Content Security Policy

  • Resolved George wp-website-mastery

    (@lernerconsult)


    5 years, 7 months ago

    What Content Security Policy line needs to be updated to allow reading https://updates.sgvps.net/supported-versions.json ?
    Better, of course, is to include the data at the server, no separate request.

    Even adding updates.sgvps.net to the default-src section of my CSP in .htaccess has no effect on this error.
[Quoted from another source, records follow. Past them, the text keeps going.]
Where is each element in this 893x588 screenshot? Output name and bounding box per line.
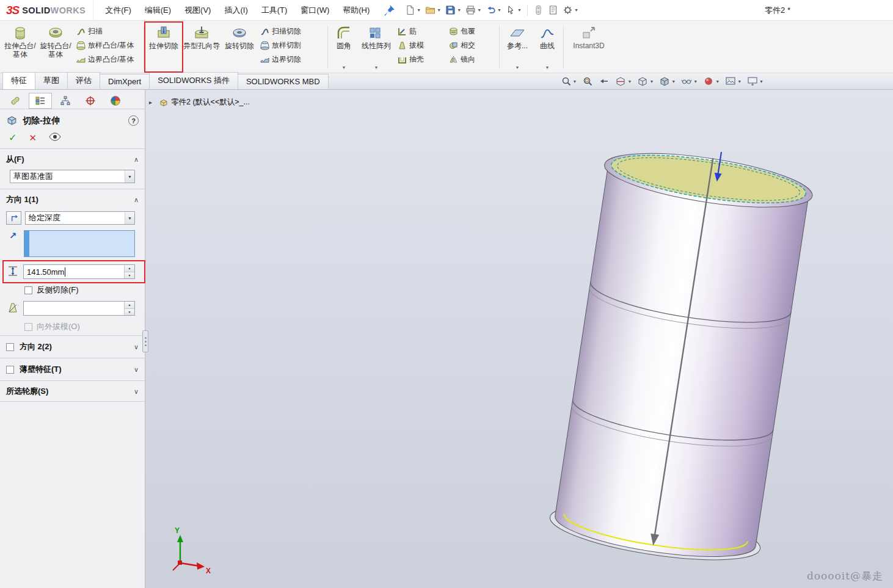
section-view-icon bbox=[615, 76, 626, 87]
edit-appearance-icon bbox=[703, 76, 714, 87]
wrap-button[interactable]: 包覆 bbox=[448, 26, 495, 37]
thin-feature-section-header[interactable]: 薄壁特征(T) ∨ bbox=[0, 358, 145, 380]
swept-cut-button[interactable]: 扫描切除 bbox=[259, 26, 324, 37]
loft-boss-button[interactable]: 放样凸台/基体 bbox=[75, 40, 140, 51]
print-button[interactable]: ▼ bbox=[464, 4, 483, 16]
tab-sketch[interactable]: 草图 bbox=[35, 72, 68, 89]
previous-view-icon bbox=[599, 76, 610, 87]
tab-solidworks-mbd[interactable]: SOLIDWORKS MBD bbox=[238, 74, 329, 89]
depth-spin-up-button[interactable]: ▲ bbox=[125, 265, 134, 272]
from-section-header[interactable]: 从(F) ∧ bbox=[0, 149, 145, 169]
fillet-button[interactable]: 圆角 ▼ bbox=[330, 23, 358, 71]
new-document-button[interactable]: ▼ bbox=[403, 4, 423, 16]
zoom-to-area-button[interactable] bbox=[582, 76, 593, 87]
draft-outward-checkbox[interactable] bbox=[24, 323, 32, 331]
apply-scene-button[interactable]: ▼ bbox=[725, 76, 742, 87]
menu-tools[interactable]: 工具(T) bbox=[255, 0, 294, 20]
file-properties-button[interactable] bbox=[546, 4, 560, 16]
preview-button[interactable] bbox=[49, 132, 61, 143]
feature-manager-tab[interactable] bbox=[4, 93, 27, 109]
menu-edit[interactable]: 编辑(E) bbox=[138, 0, 178, 20]
menu-help[interactable]: 帮助(H) bbox=[336, 0, 376, 20]
help-button[interactable]: ? bbox=[128, 115, 139, 126]
barrel-model[interactable] bbox=[547, 135, 818, 571]
reference-geometry-button[interactable]: 参考... ▼ bbox=[501, 23, 533, 71]
intersect-button[interactable]: 相交 bbox=[448, 40, 495, 51]
previous-view-button[interactable] bbox=[599, 76, 610, 87]
open-button[interactable]: ▼ bbox=[423, 4, 443, 16]
revolve-boss-icon bbox=[48, 25, 64, 41]
hole-wizard-button[interactable]: 异型孔向导 bbox=[181, 23, 222, 71]
selected-contours-label: 所选轮廓(S) bbox=[6, 386, 48, 397]
rebuild-traffic-light-icon bbox=[533, 5, 544, 15]
edit-appearance-button[interactable]: ▼ bbox=[703, 76, 720, 87]
selected-contours-section-header[interactable]: 所选轮廓(S) ∨ bbox=[0, 381, 145, 401]
mirror-button[interactable]: 镜向 bbox=[448, 54, 495, 65]
cut-small-buttons: 扫描切除 放样切割 边界切除 bbox=[257, 23, 326, 71]
menu-view[interactable]: 视图(V) bbox=[178, 0, 217, 20]
hide-show-items-button[interactable]: ▼ bbox=[681, 76, 698, 87]
view-settings-button[interactable]: ▼ bbox=[747, 76, 764, 87]
dropdown-arrow-icon: ▼ bbox=[759, 79, 764, 84]
property-manager-actions: ✓ ✕ bbox=[0, 130, 145, 148]
graphics-viewport[interactable]: ▸ 零件2 (默认<<默认>_... bbox=[145, 90, 893, 588]
extrude-boss-button[interactable]: 拉伸凸台/基体 bbox=[2, 23, 38, 71]
extruded-cut-button[interactable]: 拉伸切除 bbox=[146, 23, 181, 71]
tab-features[interactable]: 特征 bbox=[2, 72, 35, 89]
depth-spin-down-button[interactable]: ▼ bbox=[125, 272, 134, 279]
from-condition-dropdown[interactable]: 草图基准面 ▼ bbox=[10, 170, 135, 183]
curves-button[interactable]: 曲线 ▼ bbox=[533, 23, 561, 71]
cancel-button[interactable]: ✕ bbox=[29, 132, 37, 143]
end-condition-dropdown[interactable]: 给定深度 ▼ bbox=[25, 211, 135, 225]
undo-button[interactable]: ▼ bbox=[484, 4, 503, 16]
boundary-boss-button[interactable]: 边界凸台/基体 bbox=[75, 54, 140, 65]
draft-spin-down-button[interactable]: ▼ bbox=[125, 308, 134, 316]
section-view-button[interactable]: ▼ bbox=[615, 76, 632, 87]
tab-dimxpert[interactable]: DimXpert bbox=[100, 74, 150, 89]
lofted-cut-button[interactable]: 放样切割 bbox=[259, 40, 324, 51]
draft-spin-up-button[interactable]: ▲ bbox=[125, 302, 134, 308]
depth-input[interactable]: 141.50mm ▲ ▼ bbox=[23, 264, 135, 279]
view-orientation-button[interactable]: ▼ bbox=[637, 76, 654, 87]
property-manager-tab[interactable] bbox=[29, 93, 52, 109]
direction1-section-header[interactable]: 方向 1(1) ∧ bbox=[0, 189, 145, 209]
dimxpert-manager-tab[interactable] bbox=[79, 93, 102, 109]
tree-item-part-name: 零件2 (默认<<默认>_... bbox=[171, 97, 250, 107]
display-style-button[interactable]: ▼ bbox=[659, 76, 676, 87]
ok-button[interactable]: ✓ bbox=[9, 132, 16, 143]
revolved-cut-button[interactable]: 旋转切除 bbox=[222, 23, 257, 71]
boundary-cut-button[interactable]: 边界切除 bbox=[259, 54, 324, 65]
options-button[interactable]: ▼ bbox=[561, 4, 580, 16]
menu-file[interactable]: 文件(F) bbox=[98, 0, 138, 20]
panel-splitter-handle[interactable] bbox=[142, 330, 148, 352]
configuration-manager-tab[interactable] bbox=[54, 93, 77, 109]
menu-insert[interactable]: 插入(I) bbox=[217, 0, 254, 20]
instant3d-button[interactable]: Instant3D bbox=[566, 23, 612, 71]
rib-button[interactable]: 筋 bbox=[396, 26, 444, 37]
sweep-button[interactable]: 扫描 bbox=[75, 26, 140, 37]
thin-feature-checkbox[interactable] bbox=[6, 366, 14, 374]
save-button[interactable]: ▼ bbox=[443, 4, 463, 16]
reverse-direction-button[interactable] bbox=[6, 211, 21, 225]
direction2-checkbox[interactable] bbox=[6, 343, 14, 351]
shell-button[interactable]: 抽壳 bbox=[396, 54, 444, 65]
tab-solidworks-addins[interactable]: SOLIDWORKS 插件 bbox=[149, 72, 238, 89]
dropdown-arrow-icon: ▼ bbox=[517, 8, 522, 12]
linear-pattern-button[interactable]: 线性阵列 ▼ bbox=[358, 23, 395, 71]
draft-angle-input[interactable]: ▲ ▼ bbox=[23, 301, 135, 316]
draft-button[interactable]: 拔模 bbox=[396, 40, 444, 51]
zoom-to-fit-button[interactable]: ▼ bbox=[561, 76, 577, 87]
tab-evaluate[interactable]: 评估 bbox=[67, 72, 100, 89]
select-button[interactable]: ▼ bbox=[504, 4, 523, 16]
display-manager-tab[interactable] bbox=[104, 93, 127, 109]
flip-side-checkbox[interactable] bbox=[24, 286, 32, 294]
tree-expand-arrow-icon[interactable]: ▸ bbox=[149, 99, 156, 106]
revolve-boss-button[interactable]: 旋转凸台/基体 bbox=[38, 23, 73, 71]
direction-reference-listbox[interactable] bbox=[24, 230, 135, 257]
menu-window[interactable]: 窗口(W) bbox=[294, 0, 336, 20]
pin-menu-button[interactable] bbox=[382, 4, 396, 17]
direction2-section-header[interactable]: 方向 2(2) ∨ bbox=[0, 336, 145, 358]
rebuild-button[interactable] bbox=[531, 4, 545, 16]
flyout-feature-tree[interactable]: ▸ 零件2 (默认<<默认>_... bbox=[149, 97, 250, 107]
draft-row: ▲ ▼ bbox=[0, 299, 145, 318]
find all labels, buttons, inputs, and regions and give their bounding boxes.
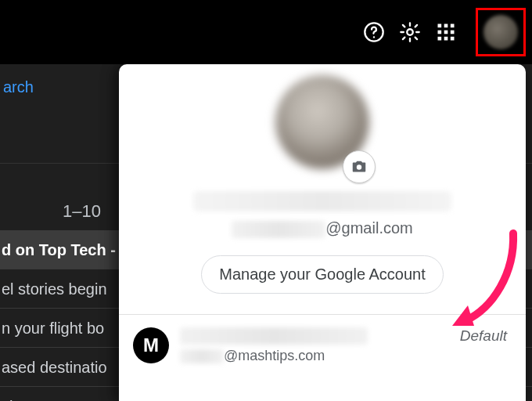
secondary-account-row[interactable]: M @mashtips.com Default — [119, 315, 526, 364]
svg-rect-6 — [438, 31, 442, 34]
secondary-name-redacted — [180, 327, 368, 345]
account-logo: M — [133, 327, 169, 363]
help-icon[interactable] — [363, 21, 385, 43]
pagination-count: 1–10 — [63, 201, 101, 222]
profile-name-redacted — [193, 191, 451, 211]
svg-point-12 — [357, 164, 361, 169]
svg-point-1 — [373, 36, 375, 38]
svg-rect-3 — [438, 24, 442, 28]
svg-rect-8 — [451, 31, 455, 34]
svg-rect-5 — [451, 24, 455, 28]
profile-email: @gmail.com — [119, 219, 526, 238]
secondary-email: @mashtips.com — [180, 348, 368, 364]
svg-point-2 — [407, 29, 412, 34]
camera-icon[interactable] — [343, 150, 376, 183]
secondary-email-local-redacted — [180, 349, 224, 363]
app-header — [0, 0, 532, 64]
account-avatar-highlight — [476, 8, 526, 56]
default-badge: Default — [460, 327, 507, 345]
svg-rect-4 — [444, 24, 448, 28]
account-avatar[interactable] — [483, 15, 518, 49]
apps-grid-icon[interactable] — [435, 21, 457, 43]
manage-account-button[interactable]: Manage your Google Account — [201, 255, 444, 294]
svg-rect-9 — [438, 37, 442, 41]
advanced-search-link[interactable]: arch — [2, 78, 34, 96]
svg-rect-10 — [444, 37, 448, 41]
svg-rect-7 — [444, 31, 448, 34]
svg-rect-11 — [451, 37, 455, 41]
account-switcher-popup: @gmail.com Manage your Google Account M … — [119, 64, 526, 401]
gear-icon[interactable] — [399, 21, 421, 43]
email-local-redacted — [232, 221, 325, 238]
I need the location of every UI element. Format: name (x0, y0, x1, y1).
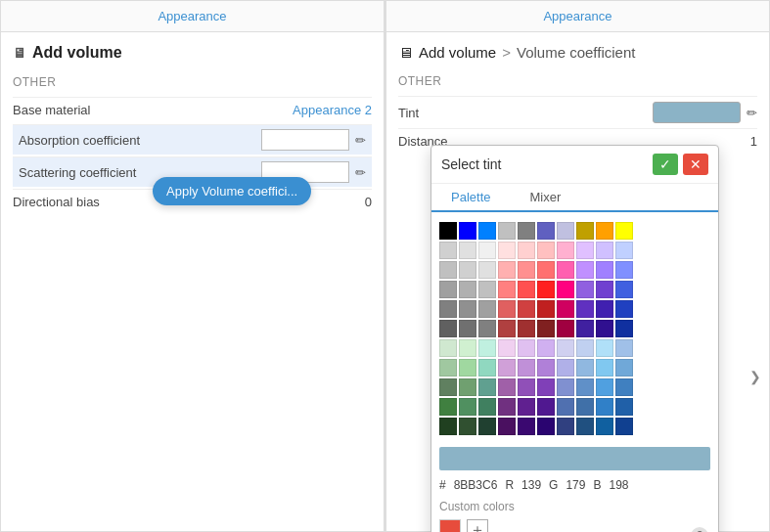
color-cell[interactable] (557, 398, 574, 416)
color-cell[interactable] (537, 242, 555, 259)
color-cell[interactable] (537, 378, 555, 396)
color-cell[interactable] (615, 378, 633, 396)
color-cell[interactable] (478, 281, 496, 298)
color-cell[interactable] (498, 339, 516, 357)
color-cell[interactable] (518, 261, 535, 279)
color-cell[interactable] (439, 242, 457, 259)
color-cell[interactable] (596, 320, 613, 337)
color-cell[interactable] (537, 418, 555, 435)
color-cell[interactable] (459, 418, 476, 435)
color-cell[interactable] (498, 378, 516, 396)
color-cell[interactable] (557, 418, 574, 435)
color-cell[interactable] (537, 261, 555, 279)
color-cell[interactable] (576, 418, 594, 435)
color-cell[interactable] (439, 398, 457, 416)
absorption-input[interactable] (261, 129, 349, 151)
color-cell[interactable] (615, 261, 633, 279)
color-cell[interactable] (478, 242, 496, 259)
color-cell[interactable] (576, 398, 594, 416)
color-cell[interactable] (596, 261, 613, 279)
color-cell[interactable] (478, 339, 496, 357)
color-cell[interactable] (557, 359, 574, 377)
color-cell[interactable] (537, 222, 555, 240)
tint-swatch[interactable] (653, 102, 741, 123)
color-cell[interactable] (498, 242, 516, 259)
color-cell[interactable] (615, 222, 633, 240)
color-cell[interactable] (478, 418, 496, 435)
color-cell[interactable] (518, 378, 535, 396)
color-cell[interactable] (518, 242, 535, 259)
color-cell[interactable] (596, 378, 613, 396)
add-custom-color-button[interactable]: ＋ (467, 519, 488, 532)
color-cell[interactable] (557, 320, 574, 337)
color-cell[interactable] (576, 300, 594, 318)
color-cell[interactable] (615, 242, 633, 259)
color-cell[interactable] (459, 359, 476, 377)
tint-edit-icon[interactable]: ✏ (747, 106, 757, 120)
color-cell[interactable] (459, 281, 476, 298)
color-cell[interactable] (537, 281, 555, 298)
color-cell[interactable] (596, 398, 613, 416)
color-cell[interactable] (615, 418, 633, 435)
color-cell[interactable] (518, 222, 535, 240)
color-cell[interactable] (615, 398, 633, 416)
color-cell[interactable] (498, 418, 516, 435)
color-cell[interactable] (498, 222, 516, 240)
color-cell[interactable] (518, 398, 535, 416)
color-cell[interactable] (615, 281, 633, 298)
color-cell[interactable] (518, 281, 535, 298)
absorption-edit-icon[interactable]: ✏ (355, 133, 366, 148)
color-cell[interactable] (576, 242, 594, 259)
color-cell[interactable] (596, 418, 613, 435)
color-cell[interactable] (537, 398, 555, 416)
custom-red-swatch[interactable] (439, 519, 461, 532)
color-cell[interactable] (576, 359, 594, 377)
color-cell[interactable] (439, 418, 457, 435)
color-cell[interactable] (557, 300, 574, 318)
color-cell[interactable] (576, 339, 594, 357)
color-cell[interactable] (498, 398, 516, 416)
tab-palette[interactable]: Palette (431, 184, 510, 212)
color-cell[interactable] (439, 281, 457, 298)
color-cell[interactable] (557, 242, 574, 259)
color-cell[interactable] (537, 359, 555, 377)
color-cell[interactable] (478, 398, 496, 416)
color-cell[interactable] (459, 398, 476, 416)
color-cell[interactable] (478, 378, 496, 396)
color-cell[interactable] (459, 378, 476, 396)
color-cell[interactable] (459, 242, 476, 259)
color-cell[interactable] (439, 320, 457, 337)
color-cell[interactable] (518, 320, 535, 337)
color-cell[interactable] (518, 418, 535, 435)
color-cell[interactable] (498, 281, 516, 298)
scattering-edit-icon[interactable]: ✏ (355, 165, 366, 180)
color-cell[interactable] (478, 261, 496, 279)
color-cell[interactable] (518, 339, 535, 357)
color-cell[interactable] (478, 300, 496, 318)
color-cell[interactable] (576, 222, 594, 240)
color-cell[interactable] (557, 261, 574, 279)
color-cell[interactable] (439, 261, 457, 279)
color-cell[interactable] (576, 261, 594, 279)
color-cell[interactable] (459, 300, 476, 318)
color-cell[interactable] (576, 320, 594, 337)
color-cell[interactable] (537, 320, 555, 337)
confirm-button[interactable]: ✓ (653, 154, 678, 175)
color-cell[interactable] (537, 339, 555, 357)
color-cell[interactable] (439, 378, 457, 396)
appearance-2-link[interactable]: Appearance 2 (293, 103, 372, 117)
color-cell[interactable] (439, 359, 457, 377)
color-cell[interactable] (439, 300, 457, 318)
color-cell[interactable] (537, 300, 555, 318)
color-cell[interactable] (478, 222, 496, 240)
color-cell[interactable] (615, 300, 633, 318)
color-cell[interactable] (596, 300, 613, 318)
color-cell[interactable] (439, 339, 457, 357)
color-cell[interactable] (615, 339, 633, 357)
color-cell[interactable] (615, 320, 633, 337)
color-cell[interactable] (498, 359, 516, 377)
color-cell[interactable] (498, 320, 516, 337)
color-cell[interactable] (459, 339, 476, 357)
color-cell[interactable] (557, 222, 574, 240)
chevron-right-icon[interactable]: ❯ (749, 369, 761, 384)
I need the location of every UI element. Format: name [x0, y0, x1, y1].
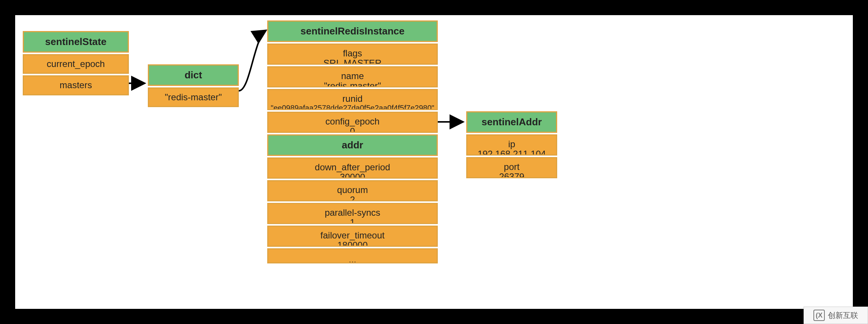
field-key: failover_timeout [271, 231, 434, 240]
field-value: 30000 [271, 172, 434, 179]
field-key: runid [271, 94, 434, 104]
field-key: parallel-syncs [271, 208, 434, 218]
struct-sentinelredisinstance: sentinelRedisInstance flags SRI_MASTER n… [267, 20, 438, 265]
field-key: config_epoch [271, 117, 434, 126]
field-masters: masters [23, 75, 129, 95]
field-failover-timeout: failover_timeout 180000 [267, 226, 438, 247]
field-redis-master-key: "redis-master" [148, 87, 239, 107]
field-key: ip [470, 139, 554, 149]
struct-header: dict [148, 64, 239, 86]
field-value: 1 [271, 218, 434, 224]
field-value: 192.168.211.104 [470, 149, 554, 156]
field-parallel-syncs: parallel-syncs 1 [267, 203, 438, 224]
field-ip: ip 192.168.211.104 [466, 134, 557, 156]
field-quorum: quorum 2 [267, 180, 438, 201]
struct-header: sentinelRedisInstance [267, 20, 438, 42]
field-down-after-period: down_after_period 30000 [267, 157, 438, 179]
watermark-text: 创新互联 [828, 310, 858, 321]
struct-sentinelstate: sentinelState current_epoch masters [23, 31, 129, 97]
struct-header: sentinelState [23, 31, 129, 53]
struct-sentineladdr: sentinelAddr ip 192.168.211.104 port 263… [466, 111, 557, 180]
field-ellipsis: ... [267, 248, 438, 263]
field-key: quorum [271, 185, 434, 195]
field-value: 180000 [271, 240, 434, 247]
diagram-frame: sentinelState current_epoch masters dict… [14, 14, 854, 310]
struct-dict: dict "redis-master" [148, 64, 239, 109]
field-value: "redis-master" [271, 81, 434, 87]
field-value: 2 [271, 195, 434, 201]
field-name: name "redis-master" [267, 66, 438, 87]
struct-header: sentinelAddr [466, 111, 557, 133]
field-value: SRI_MASTER [271, 58, 434, 65]
field-current-epoch: current_epoch [23, 54, 129, 74]
field-key: ... [271, 255, 434, 263]
field-config-epoch: config_epoch 0 [267, 112, 438, 133]
watermark-icon: (X [813, 310, 825, 321]
field-runid: runid "ee0989afaa2578dde27da0f5e2aa0f4f5… [267, 89, 438, 110]
field-addr-header: addr [267, 134, 438, 156]
field-value: 0 [271, 126, 434, 133]
watermark: (X 创新互联 [804, 307, 868, 324]
field-key: name [271, 71, 434, 81]
field-value: "ee0989afaa2578dde27da0f5e2aa0f4f5f7e298… [271, 104, 434, 110]
field-value: 26379 [470, 172, 554, 178]
field-key: port [470, 162, 554, 172]
field-key: flags [271, 48, 434, 58]
field-port: port 26379 [466, 157, 557, 178]
field-key: down_after_period [271, 162, 434, 172]
field-flags: flags SRI_MASTER [267, 44, 438, 65]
So, I am guessing it would require an ‘unsafe-inline’ in the CSP; defeats the point of using a CSP.

    
Content Security Policy: The page’s settings blocked the loading of a resource at https://updates.sgvps.net/supported-versions.json (“default-src”).

    With this file not getting loaded, the SG Optimizer page shows content briefly then all content in <div id=”sg-optimizer-app”> disappears. 

    
<div id="sg-optimizer-app"></div>

    The page I need help with: [log in to see the link]

Viewing 2 replies - 1 through 2 (of 2 total)
  • Plugin Author Stanimir Stoyanov

    (@sstoqnov)

    SiteGround Representative

    5 years, 7 months ago

    Hey @lernerconsult,

    You have Content Security Policy rules in your htaccess, which block the request to our PHP supported versions file.

    Removing those lines fixes the issue.

    Regards,
    Stanimir

    Thread Starter George wp-website-mastery

    (@lernerconsult)

    5 years, 7 months ago

    Got it Working.

    I couldn’t trace what part of the CSP to modify.

    Put updates.sgvps.net in Each section of the CSP, in public_html/.htaccess and it was blocked.

    Firefox Developer Tools, and the Chromium Inspector, show a CSP for that file that is very different than I usually see; very different than what I had just been editing.

    Found public_html/wp-admin/.htaccess had a CSP, very incomplete, deleted it.

    Now Firefox and Chrome say a normal “connect-src” instead of failing “default-src”.

    Chromium Inspector says Refused to connect to 'https://updates.sgvps.net/supported-versions.json' because it violates the following Content Security Policy directive: connect-src

    Add updates.sgvps.net to the connect-src section and the plugin works as expected.

Viewing 2 replies - 1 through 2 (of 2 total)

The topic ‘Content Security Policy’ is closed to new replies.